WHAT IS BEING ASKED:
After locating the line with "Here is an image. Mask anything matching ''left", reproduce that line and every one following it exactly, up to the end of the entries.

START RECORDS FOR THIS EXERCISE

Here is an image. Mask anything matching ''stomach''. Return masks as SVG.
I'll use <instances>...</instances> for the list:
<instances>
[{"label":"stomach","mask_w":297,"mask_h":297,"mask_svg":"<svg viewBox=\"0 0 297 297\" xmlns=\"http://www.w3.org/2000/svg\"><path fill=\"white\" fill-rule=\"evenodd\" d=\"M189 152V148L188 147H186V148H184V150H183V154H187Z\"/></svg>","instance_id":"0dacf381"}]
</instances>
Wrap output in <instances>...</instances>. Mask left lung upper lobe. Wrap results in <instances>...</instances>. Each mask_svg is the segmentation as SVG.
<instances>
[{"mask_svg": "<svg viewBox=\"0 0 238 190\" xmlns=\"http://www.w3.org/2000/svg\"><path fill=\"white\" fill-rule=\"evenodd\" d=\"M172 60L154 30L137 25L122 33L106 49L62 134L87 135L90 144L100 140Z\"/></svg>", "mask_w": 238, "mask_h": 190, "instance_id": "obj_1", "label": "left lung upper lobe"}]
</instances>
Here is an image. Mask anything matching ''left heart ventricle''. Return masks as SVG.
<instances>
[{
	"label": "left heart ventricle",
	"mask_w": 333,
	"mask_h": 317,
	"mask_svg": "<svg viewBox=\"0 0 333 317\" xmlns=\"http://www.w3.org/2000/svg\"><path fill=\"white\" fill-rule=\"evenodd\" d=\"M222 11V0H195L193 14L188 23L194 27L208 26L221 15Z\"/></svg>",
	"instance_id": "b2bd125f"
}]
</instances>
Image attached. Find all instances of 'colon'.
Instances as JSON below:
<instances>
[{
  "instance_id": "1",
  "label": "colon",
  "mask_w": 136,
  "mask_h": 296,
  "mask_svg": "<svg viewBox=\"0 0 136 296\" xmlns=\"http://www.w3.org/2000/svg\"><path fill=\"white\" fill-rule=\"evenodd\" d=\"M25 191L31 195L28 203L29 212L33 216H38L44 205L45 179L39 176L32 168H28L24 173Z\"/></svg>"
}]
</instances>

END RECORDS FOR THIS EXERCISE

ANSWER AREA:
Here is an image. Mask anything matching ''left heart ventricle''. Return masks as SVG.
<instances>
[{
	"label": "left heart ventricle",
	"mask_w": 333,
	"mask_h": 317,
	"mask_svg": "<svg viewBox=\"0 0 333 317\" xmlns=\"http://www.w3.org/2000/svg\"><path fill=\"white\" fill-rule=\"evenodd\" d=\"M222 11V0H195L193 14L188 23L194 27L208 26L221 15Z\"/></svg>",
	"instance_id": "b2bd125f"
}]
</instances>
Image attached. Find all instances of 'colon'.
Instances as JSON below:
<instances>
[{
  "instance_id": "1",
  "label": "colon",
  "mask_w": 136,
  "mask_h": 296,
  "mask_svg": "<svg viewBox=\"0 0 136 296\" xmlns=\"http://www.w3.org/2000/svg\"><path fill=\"white\" fill-rule=\"evenodd\" d=\"M25 191L31 195L28 203L29 212L33 216H38L44 205L45 179L39 176L32 168H28L24 173Z\"/></svg>"
}]
</instances>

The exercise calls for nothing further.